## INFORMATION SHOWN
* * *
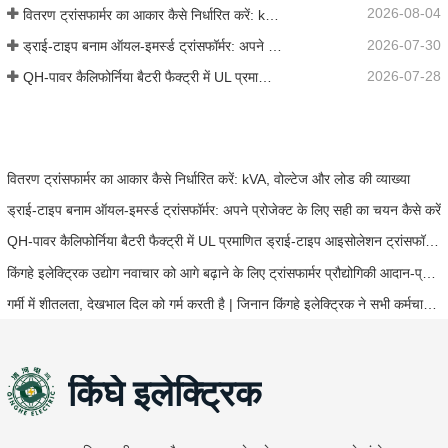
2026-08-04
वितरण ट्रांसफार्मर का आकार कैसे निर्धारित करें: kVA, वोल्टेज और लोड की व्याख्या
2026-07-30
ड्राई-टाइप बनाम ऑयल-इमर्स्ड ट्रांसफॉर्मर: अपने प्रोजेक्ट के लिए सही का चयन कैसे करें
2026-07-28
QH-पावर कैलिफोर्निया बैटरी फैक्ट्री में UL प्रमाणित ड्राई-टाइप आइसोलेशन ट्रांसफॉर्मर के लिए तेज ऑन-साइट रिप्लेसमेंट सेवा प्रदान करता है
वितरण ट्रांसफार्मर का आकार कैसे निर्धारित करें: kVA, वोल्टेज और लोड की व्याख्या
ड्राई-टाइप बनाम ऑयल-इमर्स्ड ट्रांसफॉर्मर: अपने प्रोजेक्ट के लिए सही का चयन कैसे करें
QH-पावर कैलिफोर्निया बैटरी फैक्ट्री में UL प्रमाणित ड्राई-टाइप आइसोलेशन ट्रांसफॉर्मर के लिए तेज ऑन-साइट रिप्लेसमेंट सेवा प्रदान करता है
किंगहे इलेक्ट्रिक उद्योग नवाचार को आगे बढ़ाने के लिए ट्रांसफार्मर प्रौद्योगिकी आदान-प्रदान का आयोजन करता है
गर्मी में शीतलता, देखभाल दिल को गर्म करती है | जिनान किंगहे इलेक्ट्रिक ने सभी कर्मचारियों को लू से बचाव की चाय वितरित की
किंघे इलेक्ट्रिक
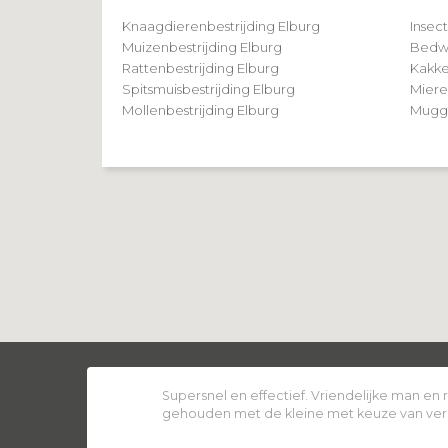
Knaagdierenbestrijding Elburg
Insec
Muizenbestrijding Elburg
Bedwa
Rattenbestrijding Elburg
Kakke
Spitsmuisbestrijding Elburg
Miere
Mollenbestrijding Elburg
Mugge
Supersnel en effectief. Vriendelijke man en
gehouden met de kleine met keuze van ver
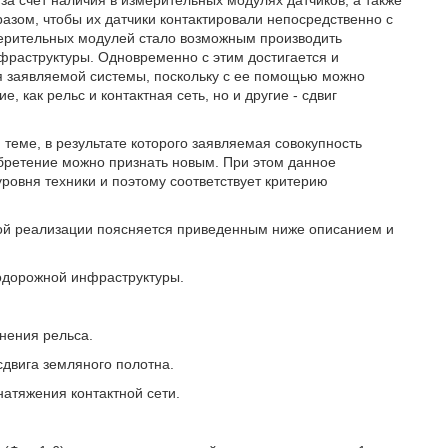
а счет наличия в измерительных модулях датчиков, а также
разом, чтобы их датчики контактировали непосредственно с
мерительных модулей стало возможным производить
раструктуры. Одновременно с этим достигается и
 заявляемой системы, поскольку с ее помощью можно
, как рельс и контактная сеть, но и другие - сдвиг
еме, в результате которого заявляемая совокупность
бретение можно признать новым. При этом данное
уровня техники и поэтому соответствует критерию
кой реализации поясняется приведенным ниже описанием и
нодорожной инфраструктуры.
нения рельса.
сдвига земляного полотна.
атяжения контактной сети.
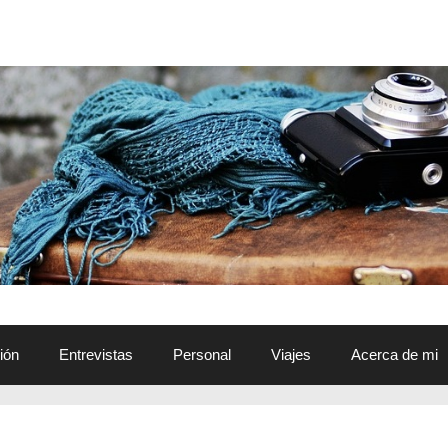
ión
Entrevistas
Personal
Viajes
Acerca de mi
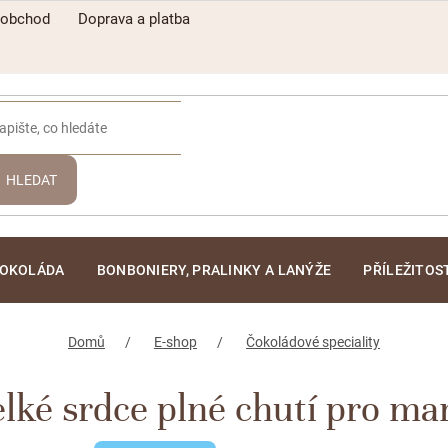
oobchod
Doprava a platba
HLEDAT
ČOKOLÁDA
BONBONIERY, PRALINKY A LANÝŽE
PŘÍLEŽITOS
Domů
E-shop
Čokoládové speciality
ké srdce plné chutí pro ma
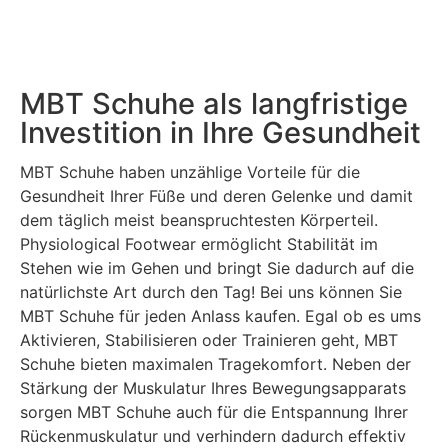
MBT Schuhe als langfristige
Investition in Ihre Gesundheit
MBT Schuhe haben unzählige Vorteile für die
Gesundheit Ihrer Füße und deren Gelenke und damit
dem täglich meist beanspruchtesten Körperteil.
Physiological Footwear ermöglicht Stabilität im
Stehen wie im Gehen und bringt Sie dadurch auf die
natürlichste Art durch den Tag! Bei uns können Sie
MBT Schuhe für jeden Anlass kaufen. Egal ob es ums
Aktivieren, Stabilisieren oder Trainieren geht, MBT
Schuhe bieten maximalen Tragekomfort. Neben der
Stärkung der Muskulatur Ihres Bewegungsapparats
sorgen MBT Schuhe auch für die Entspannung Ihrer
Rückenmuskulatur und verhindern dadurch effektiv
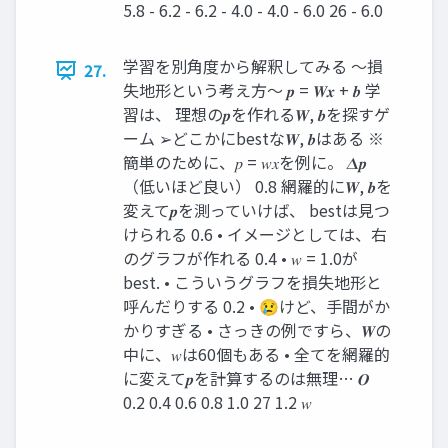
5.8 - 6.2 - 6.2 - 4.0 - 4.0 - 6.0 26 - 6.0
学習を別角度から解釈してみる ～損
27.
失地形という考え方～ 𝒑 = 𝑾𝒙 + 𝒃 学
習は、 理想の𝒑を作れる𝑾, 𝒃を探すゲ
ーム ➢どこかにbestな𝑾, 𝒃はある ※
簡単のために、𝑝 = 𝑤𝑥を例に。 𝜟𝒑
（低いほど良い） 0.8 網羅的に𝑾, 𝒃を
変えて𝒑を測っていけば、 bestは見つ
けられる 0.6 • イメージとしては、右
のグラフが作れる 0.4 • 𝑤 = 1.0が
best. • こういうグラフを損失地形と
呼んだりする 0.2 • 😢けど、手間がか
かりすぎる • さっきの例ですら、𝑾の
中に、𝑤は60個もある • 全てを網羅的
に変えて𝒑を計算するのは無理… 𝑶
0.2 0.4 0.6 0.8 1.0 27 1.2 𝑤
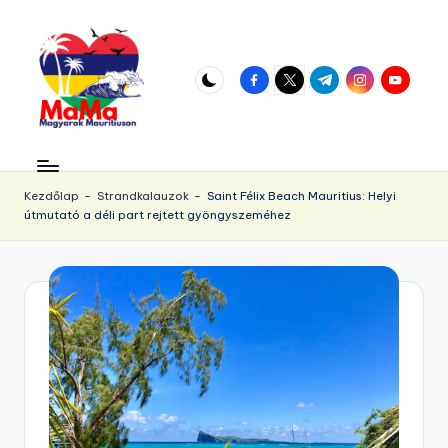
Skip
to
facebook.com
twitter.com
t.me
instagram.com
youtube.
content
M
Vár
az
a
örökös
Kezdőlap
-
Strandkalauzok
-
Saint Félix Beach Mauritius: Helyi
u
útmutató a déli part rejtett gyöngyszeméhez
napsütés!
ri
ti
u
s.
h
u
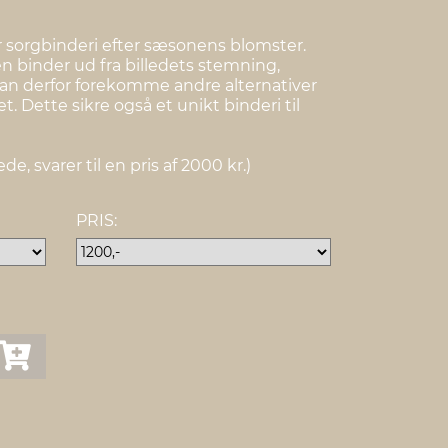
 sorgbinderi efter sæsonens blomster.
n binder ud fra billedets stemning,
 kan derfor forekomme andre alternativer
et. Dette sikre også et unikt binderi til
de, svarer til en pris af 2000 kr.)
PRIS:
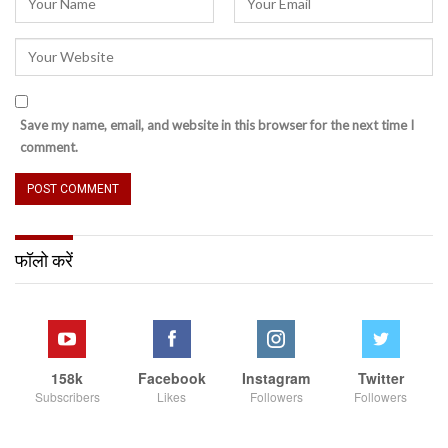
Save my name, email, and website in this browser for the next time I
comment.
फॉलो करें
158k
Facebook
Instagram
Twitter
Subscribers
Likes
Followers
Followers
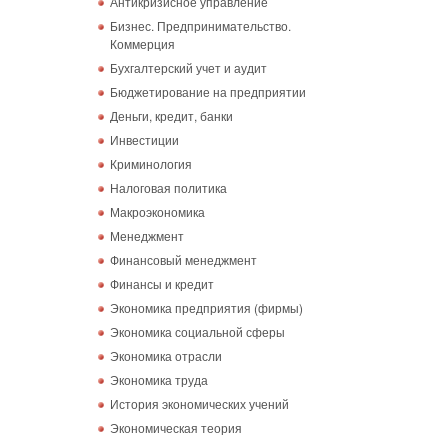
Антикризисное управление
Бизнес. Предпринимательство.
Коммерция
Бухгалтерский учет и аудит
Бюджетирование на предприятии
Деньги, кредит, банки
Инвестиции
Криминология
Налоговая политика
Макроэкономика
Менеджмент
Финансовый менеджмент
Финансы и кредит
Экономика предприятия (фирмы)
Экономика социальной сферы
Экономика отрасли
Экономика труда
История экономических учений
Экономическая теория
* * *
## PROBLEM REQUIREMENTS
Within the data, how many lines hold the word "Gesundheit"? State the number alone.

## RESPONSE
2